1 - The Alignment Gap

The alignment gap

Introduction

Welcome to the new and shiny blogpost section of this website! I decided to use this space as an informal personal diary, collecting resources for my future projects. For the sake of my sanity I’ll keep the blog simple, with minimal structuring and treating it as a flow of conscience space. I’ll also disable AI while writing - so any mistake is on me! 😉

This first post discusses what I call the “AI alignment gap”. As of today we are starting to see the early signs of AI use diverging from its original goal. Instead of helping humanity to advance, we are running into the risk of creating systems that could behave against our interests, both willingly and unwillingly. We are constantly seeing new embodied autonomous agents being produced and platforms where they can collaborate with each other without supervision. The question is then natural: how can we ensure that we don’t end up like Sarah Connor in Terminator? But more importantly, how do we take concrete and effective steps that go beyond just saying “AI is bad, we should limit its development”?

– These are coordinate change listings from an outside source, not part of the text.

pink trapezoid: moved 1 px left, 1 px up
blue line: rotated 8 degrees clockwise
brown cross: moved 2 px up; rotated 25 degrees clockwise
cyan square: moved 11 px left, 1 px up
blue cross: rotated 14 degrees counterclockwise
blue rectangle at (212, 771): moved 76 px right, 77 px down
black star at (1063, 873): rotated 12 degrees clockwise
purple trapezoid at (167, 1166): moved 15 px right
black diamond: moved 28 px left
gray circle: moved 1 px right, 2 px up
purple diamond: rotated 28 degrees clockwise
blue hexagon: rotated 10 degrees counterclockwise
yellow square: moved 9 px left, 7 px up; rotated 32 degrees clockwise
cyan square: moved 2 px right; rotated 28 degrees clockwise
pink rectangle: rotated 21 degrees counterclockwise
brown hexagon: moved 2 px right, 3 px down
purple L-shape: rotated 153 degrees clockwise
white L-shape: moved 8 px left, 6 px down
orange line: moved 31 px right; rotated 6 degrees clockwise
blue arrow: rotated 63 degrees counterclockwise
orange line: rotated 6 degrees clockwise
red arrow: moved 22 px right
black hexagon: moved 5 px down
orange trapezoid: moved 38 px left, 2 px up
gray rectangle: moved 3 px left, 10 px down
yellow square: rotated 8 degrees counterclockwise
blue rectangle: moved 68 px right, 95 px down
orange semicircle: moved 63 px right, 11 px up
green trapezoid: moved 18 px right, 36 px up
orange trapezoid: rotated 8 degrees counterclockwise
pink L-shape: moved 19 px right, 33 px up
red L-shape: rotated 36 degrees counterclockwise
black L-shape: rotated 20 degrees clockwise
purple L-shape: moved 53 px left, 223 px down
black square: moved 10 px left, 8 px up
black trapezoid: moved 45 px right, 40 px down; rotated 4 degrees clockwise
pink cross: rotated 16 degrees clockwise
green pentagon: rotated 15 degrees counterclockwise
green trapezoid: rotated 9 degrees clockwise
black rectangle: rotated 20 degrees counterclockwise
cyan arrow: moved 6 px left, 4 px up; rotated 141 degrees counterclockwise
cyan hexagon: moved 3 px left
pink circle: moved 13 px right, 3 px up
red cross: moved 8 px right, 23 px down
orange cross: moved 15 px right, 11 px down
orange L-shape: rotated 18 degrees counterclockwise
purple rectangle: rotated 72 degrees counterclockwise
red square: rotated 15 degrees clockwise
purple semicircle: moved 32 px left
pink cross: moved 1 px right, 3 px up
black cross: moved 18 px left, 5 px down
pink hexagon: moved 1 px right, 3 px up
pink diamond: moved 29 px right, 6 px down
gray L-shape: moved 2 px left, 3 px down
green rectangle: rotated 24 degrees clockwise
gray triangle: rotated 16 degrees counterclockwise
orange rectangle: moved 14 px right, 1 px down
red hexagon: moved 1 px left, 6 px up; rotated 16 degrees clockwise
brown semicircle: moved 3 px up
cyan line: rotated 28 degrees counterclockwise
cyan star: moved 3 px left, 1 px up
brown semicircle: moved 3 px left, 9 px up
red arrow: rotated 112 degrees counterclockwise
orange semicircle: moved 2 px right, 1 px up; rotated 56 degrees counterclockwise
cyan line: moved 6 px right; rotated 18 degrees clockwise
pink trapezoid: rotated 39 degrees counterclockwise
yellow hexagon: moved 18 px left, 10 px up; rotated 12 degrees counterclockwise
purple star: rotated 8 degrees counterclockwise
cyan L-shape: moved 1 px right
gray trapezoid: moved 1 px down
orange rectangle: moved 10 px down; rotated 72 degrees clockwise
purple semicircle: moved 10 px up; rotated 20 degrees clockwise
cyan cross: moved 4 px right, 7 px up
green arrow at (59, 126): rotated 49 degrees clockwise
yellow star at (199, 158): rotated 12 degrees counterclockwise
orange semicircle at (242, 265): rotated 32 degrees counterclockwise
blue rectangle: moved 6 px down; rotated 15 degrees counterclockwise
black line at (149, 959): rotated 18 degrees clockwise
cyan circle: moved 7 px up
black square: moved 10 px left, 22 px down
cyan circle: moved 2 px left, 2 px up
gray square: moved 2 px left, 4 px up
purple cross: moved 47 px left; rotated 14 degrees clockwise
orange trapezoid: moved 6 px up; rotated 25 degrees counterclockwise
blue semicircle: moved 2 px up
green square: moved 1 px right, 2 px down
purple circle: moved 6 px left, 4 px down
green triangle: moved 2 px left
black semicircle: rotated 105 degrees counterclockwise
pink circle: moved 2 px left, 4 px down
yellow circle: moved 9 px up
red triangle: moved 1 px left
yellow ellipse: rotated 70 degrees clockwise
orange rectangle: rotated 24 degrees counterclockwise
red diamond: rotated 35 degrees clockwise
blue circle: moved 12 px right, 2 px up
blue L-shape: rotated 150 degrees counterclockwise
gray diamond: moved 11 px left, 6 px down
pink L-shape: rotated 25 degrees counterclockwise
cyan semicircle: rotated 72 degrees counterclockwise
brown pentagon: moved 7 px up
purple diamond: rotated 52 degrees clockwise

https://screenrant.com/terminator-logic-memes-funny/

The starting point - what we have

When I first started to reflect on this question I quickly realised I knew very little about AI safety as a whole. While I had recently co-authored a chapter on a Video and Motion Unlearning as a potential countermeasure (see TBA), my knowledge of the topic is still limited. As such, I opted to create this section to recap what I know, dig deeper into suggestions from colleagues (thanks Matteo M!) and keep track of resources I collect during this research.

The big voices — This paragraph discusses the work that was put out by people much smarter than I am in regards of creating actual AI safety guidelines. Of the top of my head, I can already mention is the AI act from the European Union.